Jordá, who is also head of Prosegur Research, gives "modern aviation" as a practical example. Aircraft have increasingly refined and efficient technological systems, "but that does not mean that airlines will do without pilots". However, today we must invest more than ever in the training of these professionals, so that they are able to handle the technological arsenal at their disposal with precision. Jordá underlines that "here the logic of empowerment has been applied, that of improving service and enhancing the qualities of the human being, very different from what would have been a simple automation to reduce costs".

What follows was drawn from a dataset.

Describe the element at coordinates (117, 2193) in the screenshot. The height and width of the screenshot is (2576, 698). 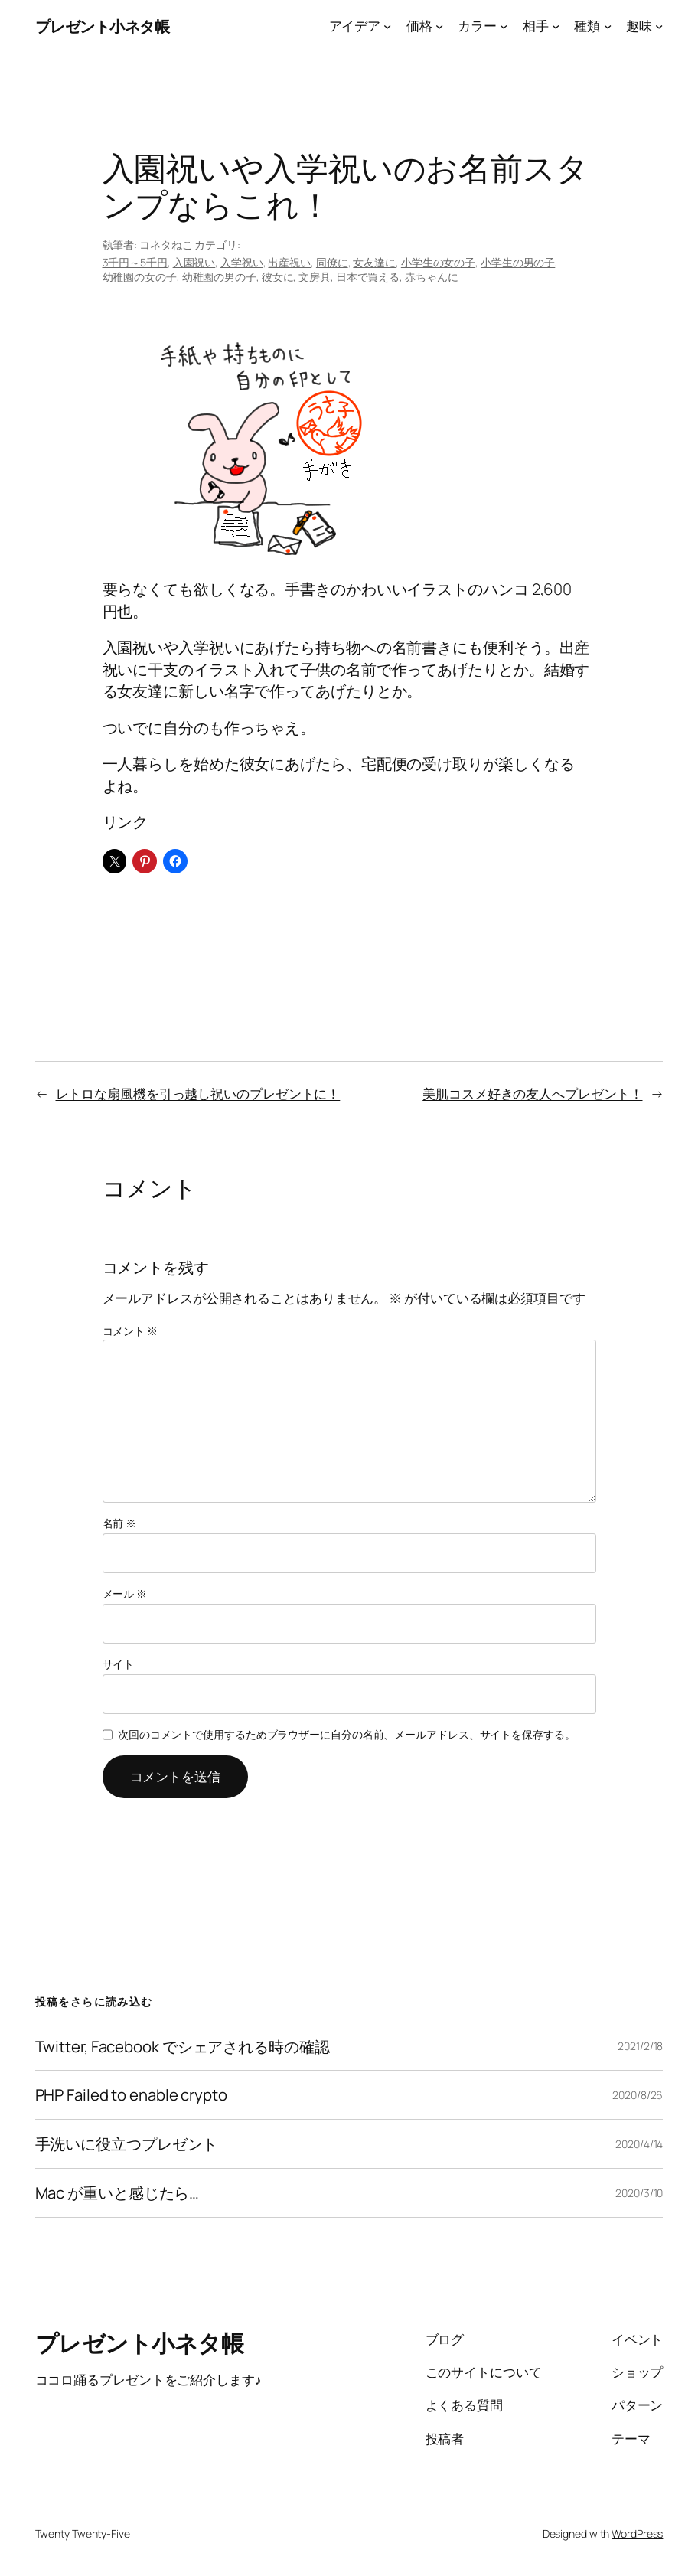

The same can be said about drones. We can also say the same about Prosegur's surveillance services, which are in full transition "to a hybrid security model, of effective interaction between men and machines", with the guard at the centre, but relying on such valuable resources as the new Smart Observation Centres (I-SOC).
More essential than ever
Jordá cites recent studies, such as one conducted in 2018 by Brynjolfsson, Mitchell and Rock analysing 950 different jobs, demonstrating that in most modern businesses it is impossible, in practice, to completely replace humans: “Many of their tasks can be automated, but not those that are truly qualitative and strategic”. The challenge is to equip them with tools that enable them to focus on precisely those tasks, the ones that make the difference. "It is rewarding for them, a stimulus for their creativity and proactivity", adds Jordá. One of the main advantages of intelligent use of machines is that it prevents people from becoming machines.
Andrew Ng, a renowned computer science researcher, explains that "we should be capable of entrusting the mental tasks that an ordinary person can perform in a second to AI now or in the near future". Those that require real reflection are best done by humans. There is no shortage of human beings. And it will not be technology that renders them dispensable.
How we organise society, how we distribute wealth
Erik Brynjolfsson believes that "the development of artificial intelligence will generate unprecedented wealth in the next decade". But the distribution of that wealth and the power that comes with it will depend to a large extent on how we guide this formidable process of disruptive innovation. Simple automation could produce less equitable, less transparent and less cohesive societies. The dominance of the smart empowerment strategy, on the other hand, could create more robust and flexible AI systems and human workers who are more capable, more motivated and more involved in value creation chains.
He believes that if the model adopted puts people at the centre, future technological developments will help create far more jobs than they destroy. After all, 60% of today's professions did not exist in 1940 and if the developments in contemporary economies prove anything, it is that employers are always willing to hire professionals with technology-enhanced skills, even if it means paying them better.
At its heart, it is a very simple equation. There are three types of tasks that create value: tasks that humans can perform, human tasks that machines can automate, and tasks that humans can take on with the help of machines. The future of our economic activity, working environments and societies as a whole will depend above all on the medium and long-term developments of this third task type.